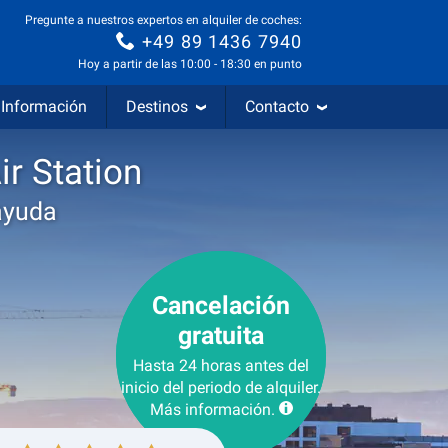
Pregunte a nuestros expertos en alquiler de coches:
+49 89 1436 7940
Hoy a partir de las 10:00 - 18:30 en punto
Información
Destinos
Contacto
r Station
ayuda
Cancelación
gratuita
Hasta 24 horas antes del
inicio del periodo de alquiler.
Más información.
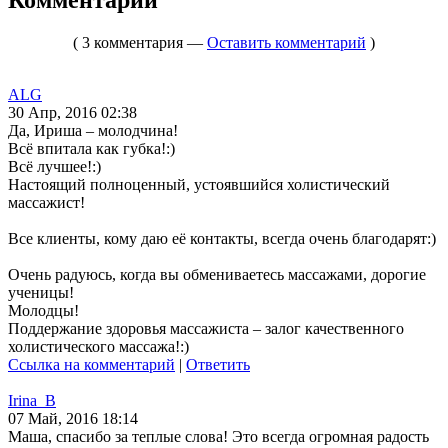
( 3 комментария —
Оставить комментарий
)
ALG
30 Апр, 2016 02:38
Да, Ириша – молодчина!
Всё впитала как губка!:)
Всё лучшее!:)
Настоящий полноценный, устоявшийся холистический
массажист!
Все клиенты, кому даю её контакты, всегда очень благодарят:)
Очень радуюсь, когда вы обмениваетесь массажами, дорогие
ученицы!
Молодцы!
Поддержание здоровья массажиста – залог качественного
холистического массажа!:)
Ссылка на комментарий
|
Ответить
Irina_B
07 Май, 2016 18:14
Маша, спасибо за теплые слова! Это всегда огромная радость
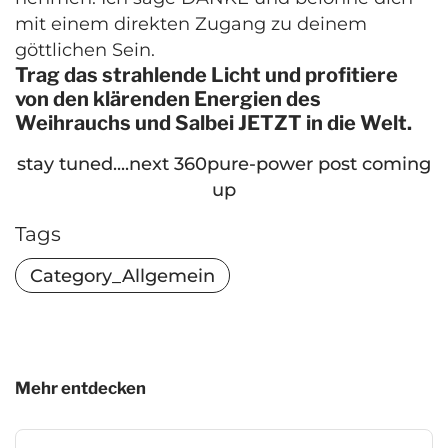
mit einem direkten Zugang zu deinem
göttlichen Sein.
Trag das strahlende Licht und profitiere
von den klärenden Energien des
Weihrauchs und Salbei JETZT in die Welt.
stay tuned....next 360pure-power post coming
up
Tags
Category_Allgemein
Mehr entdecken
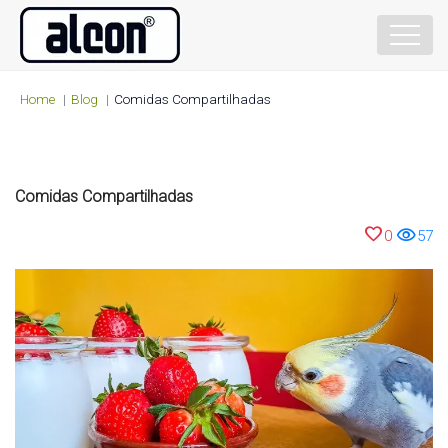
Home
Blog
Comidas Compartilhadas
Comidas Compartilhadas
favorite
visibility
0
57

********

# The problem
Please copy out each line above exactly as written, but not the pictures.

# Written solution
Pregunte a nuestros expertos en alquiler de coches:
+49 89 1436 7940
Hoy a partir de las 10:00 - 18:30 en punto
Información
Destinos
Contacto
r Station
ayuda
Cancelación
gratuita
Hasta 24 horas antes del
inicio del periodo de alquiler.
Más información.
( 3 комментария —
Оставить комментарий
)
ALG
30 Апр, 2016 02:38
Да, Ириша – молодчина!
Всё впитала как губка!:)
Всё лучшее!:)
Настоящий полноценный, устоявшийся холистический
массажист!
Все клиенты, кому даю её контакты, всегда очень благодарят:)
Очень радуюсь, когда вы обмениваетесь массажами, дорогие
ученицы!
Молодцы!
Поддержание здоровья массажиста – залог качественного
холистического массажа!:)
Ссылка на комментарий
|
Ответить
Irina_B
07 Май, 2016 18:14
Маша, спасибо за теплые слова! Это всегда огромная радость
mit einem direkten Zugang zu deinem
göttlichen Sein.
Trag das strahlende Licht und profitiere
von den klärenden Energien des
Weihrauchs und Salbei JETZT in die Welt.
stay tuned....next 360pure-power post coming
up
Tags
Category_Allgemein
Mehr entdecken
Home
Blog
Comidas Compartilhadas
Comidas Compartilhadas
favorite
visibility
0
57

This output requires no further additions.